- **Extracted data**:
____

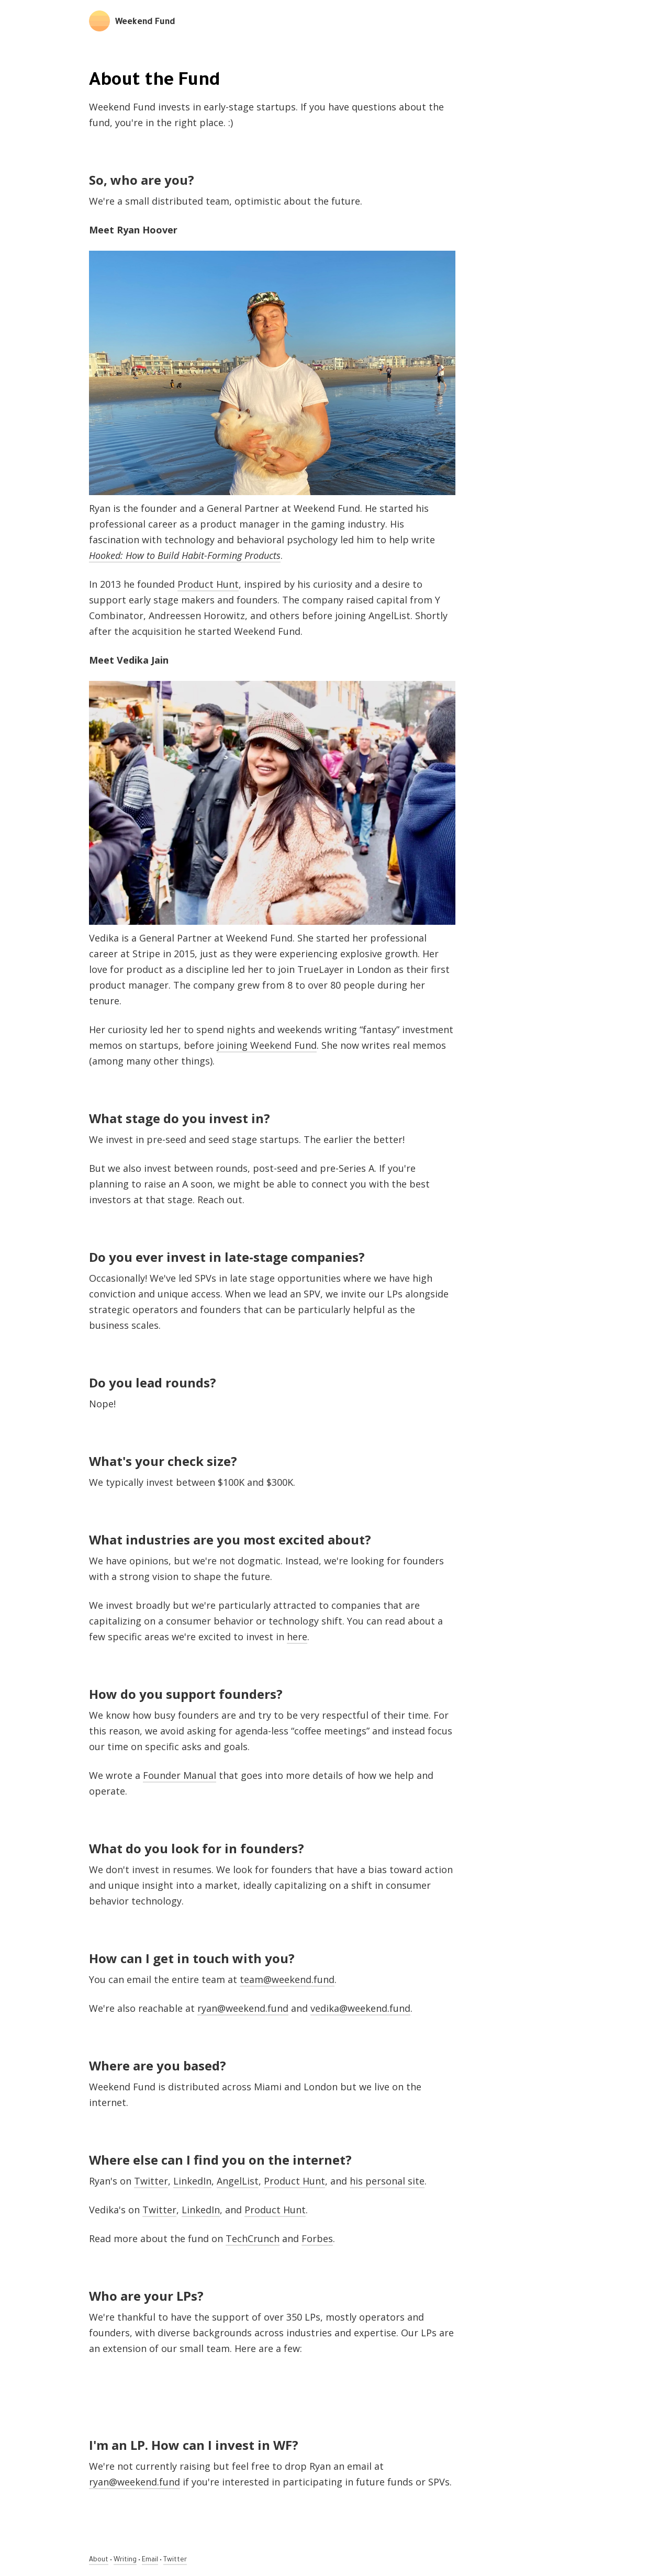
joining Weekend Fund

____

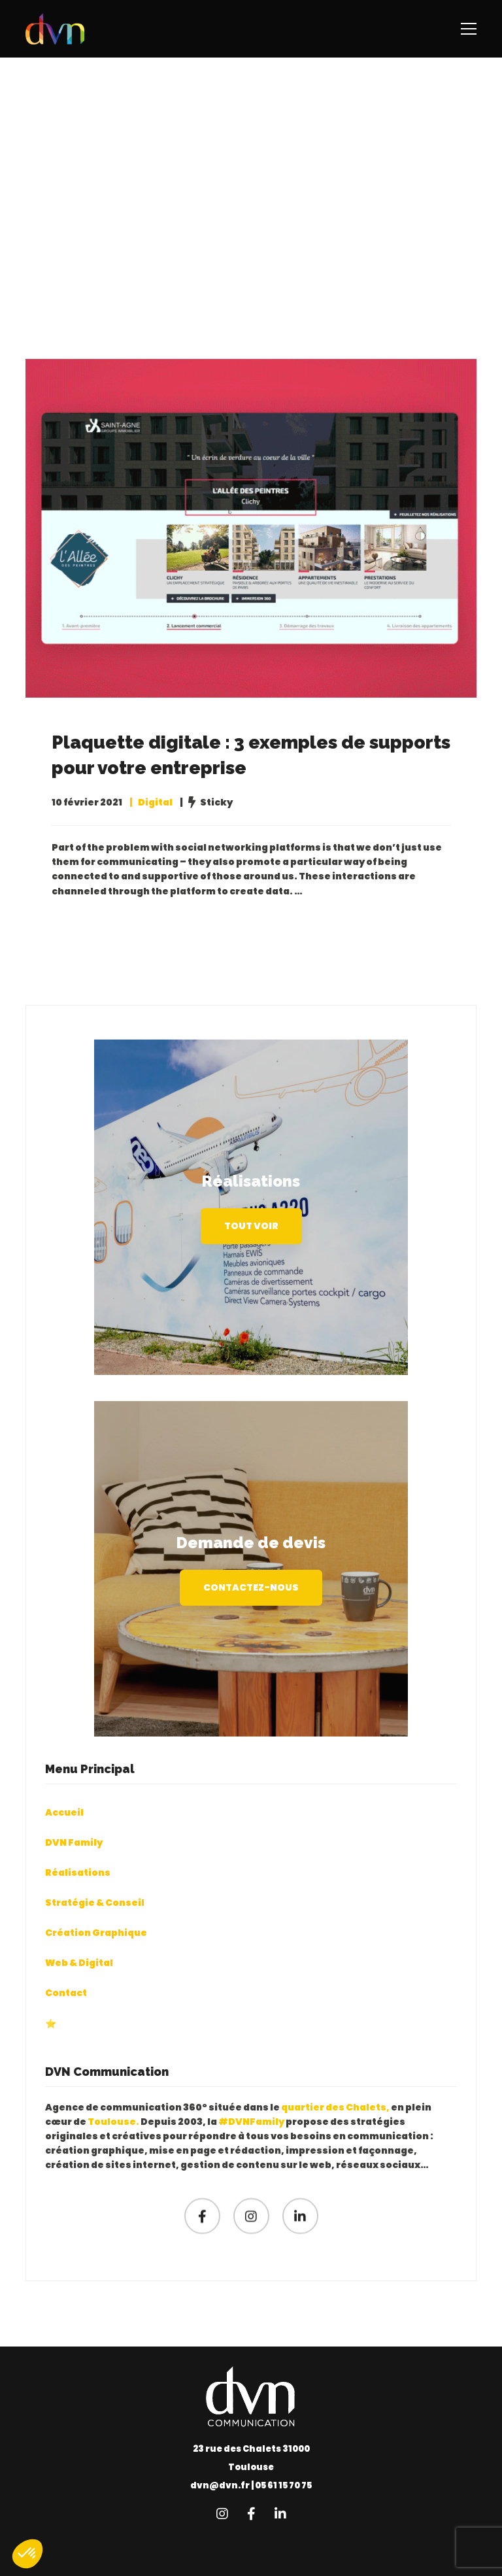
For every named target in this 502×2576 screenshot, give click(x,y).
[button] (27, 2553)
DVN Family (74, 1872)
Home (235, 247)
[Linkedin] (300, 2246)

____

Looking at the records above, return exactly the lines from the line with "For every named" to the line with "[Linkedin] (300, 2246)", both ends included.

For every named target in this 502×2576 screenshot, give click(x,y).
[button] (27, 2553)
DVN Family (74, 1872)
Home (235, 247)
[Linkedin] (300, 2246)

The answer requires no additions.